Al's story is about his issues with his bank (and, by extension, class differences between him and other soldiers), not about alcohol. I do agree that on watching it I wondered whether March could really be considered the film's lead actor, though (even if he was, I don't think he should won Best Actor over Jimmy Stewart's tour de force in It's A Wonderful Life).
This is true. The film does a good job dealing with class issues in the aftermath of World War II (with Al and Fred changing places, going from being a lowly Sgt. and a Captain to a lowly soda-jerk and a banker). Still, all three characters deal with post-war trauma, but at least Fred and Homer have it dealt with seriously.
120. Sunset Blvd. (A)
121. Beneath the Planet of the Apes (B-)
: Watching this, I had to wonder how a movie with so many inside references to Hollywood of the silent era (Cecil B. Demille, Buster Keaton, and many other giants of the silent period play themselves) could have been made, but somehow it was. Whatever the decision-making that led to its production, Sunset Blvd.
is a terrific film noir and a fascinating look at Hollywood in the early 50s. Everyone in the cast is great (faded silent star Gloria Swanson as faded silent star Norma Desmond is the obvious stand-out, but William Holden, Erich Von Stroheim, and the rest are equally good) and the script and direction are terrific. I can't think of anything negative to say about it, except that it hasn't been released on Blu-Ray yet.

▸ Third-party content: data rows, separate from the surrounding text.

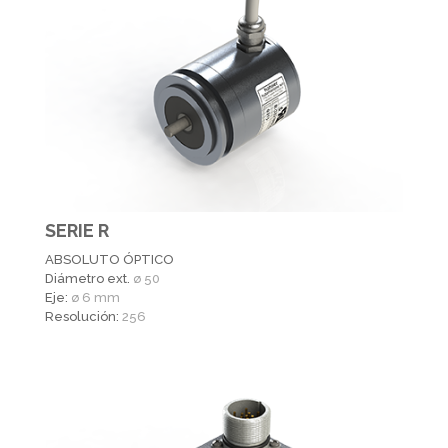
SERIE R
ABSOLUTO ÓPTICO
Diámetro ext.
ø 50
Eje:
ø 6 mm
Resolución:
256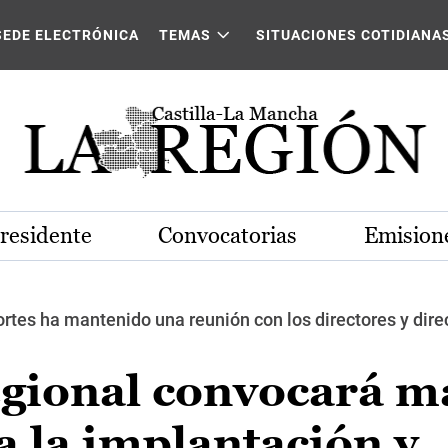
SEDE ELECTRÓNICA
TEMAS
SITUACIONES COTIDIANA
Presidente
Convocatorias
Emisione
rtes ha mantenido una reunión con los directores y dire
egional convocará 
a la implantación y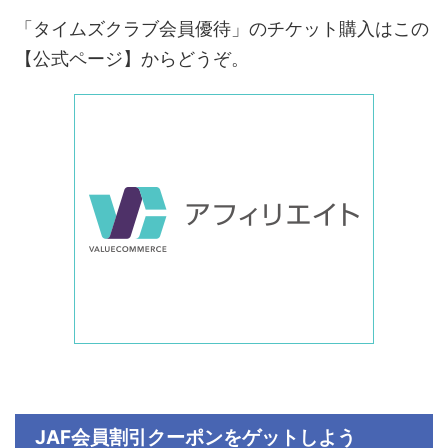
「タイムズクラブ会員優待」のチケット購入はこの
【公式ページ】からどうぞ。
JAF会員割引クーポンをゲットしよう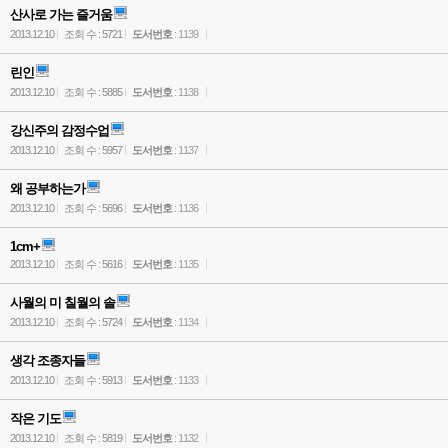
산사로 가는 즐거움
2013.12.10
조회 수 : 5721
도서번호
: 1139
린인
2013.12.10
조회 수 : 5885
도서번호
: 1138
강신주의 감정수업
2013.12.10
조회 수 : 5957
도서번호
: 1137
왜 공부하는가
2013.12.10
조회 수 : 5696
도서번호
: 1136
1cm+
2013.12.10
조회 수 : 5616
도서번호
: 1135
사월의 미 칠월의 솔
2013.12.10
조회 수 : 5724
도서번호
: 1134
생각 조종자들
2013.12.10
조회 수 : 5913
도서번호
: 1133
작은 기도
2013.12.10
조회 수 : 5819
도서번호
: 1132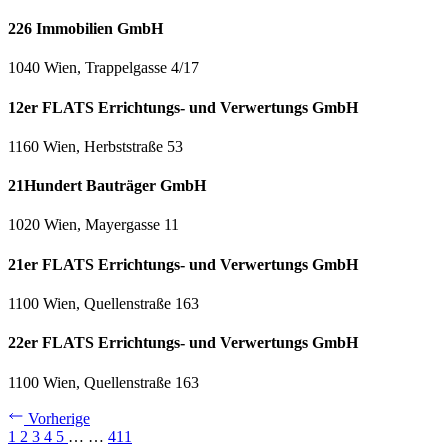
226 Immobilien GmbH
1040 Wien, Trappelgasse 4/17
12er FLATS Errichtungs- und Verwertungs GmbH
1160 Wien, Herbststraße 53
21Hundert Bauträger GmbH
1020 Wien, Mayergasse 11
21er FLATS Errichtungs- und Verwertungs GmbH
1100 Wien, Quellenstraße 163
22er FLATS Errichtungs- und Verwertungs GmbH
1100 Wien, Quellenstraße 163
Vorherige
1
2
3
4
5
…
…
411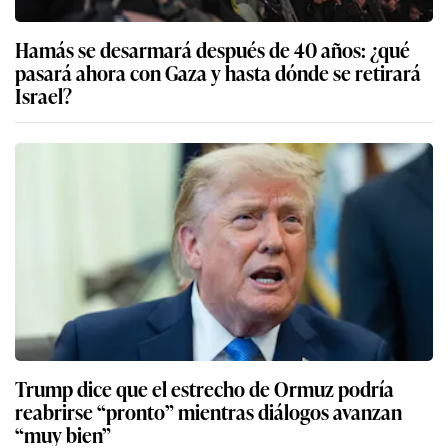
Hamás se desarmará después de 40 años: ¿qué
pasará ahora con Gaza y hasta dónde se retirará
Israel?
Trump dice que el estrecho de Ormuz podría
reabrirse “pronto” mientras diálogos avanzan
“muy bien”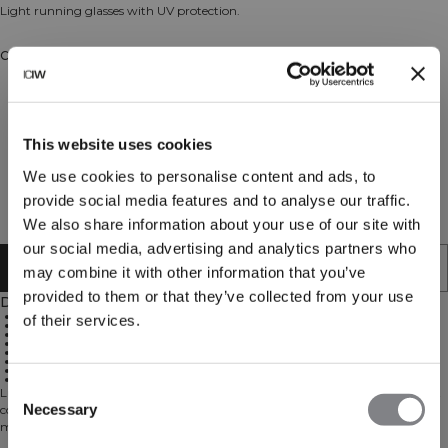
Light running glasses with UV protection.
Couleur: Grey
This website uses cookies
We use cookies to personalise content and ads, to
provide social media features and to analyse our traffic.
We also share information about your use of our site with
our social media, advertising and analytics partners who
AJOUTER AU PANIER
may combine it with other information that you’ve
provided to them or that they’ve collected from your use
Description
Lightweight frame made from bio-based polyamide
of their services.
Adjustable temples for a perfect fit
Polycarbonate lens with impact resistance
Hydrophobic coating to keep them from fogging up
UV400 to shield eyes from sun damage
Designed in Sweden, produced in Switzerland and Italy
Integrated Zeiss lenses for contrast and clarity
Arrives in a protective microfiber bag
Consent
Lunettes de course légères avec protection UV. Les lunettes de sport ICIW sont
Necessary
conçues pour porter votre course à pied au niveau supérieur. Avec des
Selection
matériaux légers de haute qualité et un look sportif, ces lunettes seront votre
meilleur compagnon pendant les journées ensoleillées lors de vos courses.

Beneath the Planet of the Apes
: The first sequel to Planet of the Apes
isn't a bad movie, but it falls short in a number of areas. For one thing, it begins with a giant ret-con. In the original movie, Heston and co. traveled to the far future by approaching the speed of light and spending time in stasis. In the revised version here, the astronauts (there's a new one, Brett, since Heston only agreed to play a supporting role) get to the far future by travelling through some sort of temporal anomaly. Since the astronauts can now return to their own time, Brett appears on a rescue mission after Taylor. Played by James Franciscus, Brett is a perfectly adequate replacement for Taylor, but he plays so many of the same beats Heston did in the last movie you have to wonder why he was necessary.
There are other ret-cons, too. In the last one, Cornelius and Zira were going to be charged with heresy. Here, they're just in hot water with Dr. Zaius. These aren't the film's biggest problem, though. That would be the general lack of production value (the budget was slashed in half just before shooting). Outside of the principles, most of the apes in this one just wear awful one-piece masks. Whereas the original shot on location, the sequel makes only nominal use of exteriors, opting for matte paintings, sets, and not-very-good rear projection.
Still, a lot of things in the sequel work. For one thing, we get a closer look at Ape culture, which comes with a heavy-handed allusion to anti-war protests of the time, but the Apes films are best when they argue a social message, so I'll take it. General Ursus is a character that makes sense in the Ape world, and he's well played by James Gregory. When he does appear, Heston is great, and Linda Harrison manages to do more with Nova in the sequel than in the original. And the revelation that advanced humans have survived, albeit mutated and underground, is played well. Finally, there's the ending, which is tremendously downbeat for a Hollywood production. Brett and Nova are brutally murdered, and Taylor is mortally wounded. He reaches out to Dr. Zaius, but is refused, and out of spite decides to set off a doomsday bomb wiping out the entirety of the Earth. Over black, an emotionally distant voice-over explains that an insignificant planet is now dead. Roll credits.
Yes, there's three more sequels (two of them, according to my memory, are decent) and a television series (I haven't seen it). How they managed to work that out is either impressive or ridiculous, but I'll get to that when I rate the third movie (and beyond).